13| umudumu kaybettiğim ilk an

466 43 32
                                    

-geçmiş...

Taehyung her sabah olduğu gibi yine aynı eve gelmişti. Kapının kilidini açtıktan sonra sakin adımlarla içeriye ilerledi. Seslendi bakıcısı olduğu kişiye...

"Jimin-ah!
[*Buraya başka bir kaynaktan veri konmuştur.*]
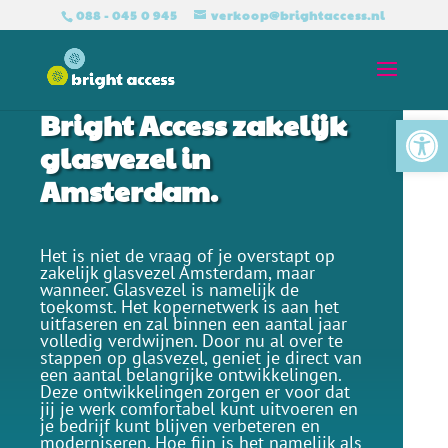
088 - 045 0 945
verkoop@brightaccess.nl
Bright Access zakelijk
Tool
glasvezel in
Amsterdam.
Het is niet de vraag of je overstapt op
zakelijk glasvezel Amsterdam, maar
wanneer. Glasvezel is namelijk de
toekomst. Het kopernetwerk is aan het
uitfaseren en zal binnen een aantal jaar
volledig verdwijnen. Door nu al over te
stappen op glasvezel, geniet je direct van
een aantal belangrijke ontwikkelingen.
Deze ontwikkelingen zorgen er voor dat
jij je werk comfortabel kunt uitvoeren en
je bedrijf kunt blijven verbeteren en
moderniseren. Hoe fijn is het namelijk als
Ben geldim!"

Yatak odasından yanıt aldığında salonda oturup beklemeye başladı, arkadaşı olan kişiyi.

"Geç geldin bugün, ne oldu?"

Yanına oturdu bakıcısının. Görmeyen gözleri hiçte umrunda değildi. Bakıcısı, arkadaşı onun için her şey demekti çünkü. Pek umrunda değildi başka şeyler..

"Yine onu gördüm."

"Şu pörtlek göz dedikleri çocuğu mu?"

Kafa salladı sıkıntıyla Taehyung. Ondan kaçtıkça daha çok karşısına çıkar olmuştu. Ondan hoşlanmıyordu, tam tersi nefret ediyordu neredeyse... ailesinin dağılmasına sebep olmuşlardı. Canı yanıyordu onu gördükçe. Belki bazen kıskanıyordu büyük gözlü çocuğu? Rahat yaşamlarını ve genç çocuğun umursamaz neşesini. Annesinin her ay farklı birisiyle görülüyor olması dalga konusu oluyordu belli kesimlerde. Taehyung, midesi bulanan taraftaydı. O kadına iki saniyeden fazla bakamıyordu.

"Yine bir kaç kişiyle oturmuş gülüşüyordu. Dayanamıyorum..."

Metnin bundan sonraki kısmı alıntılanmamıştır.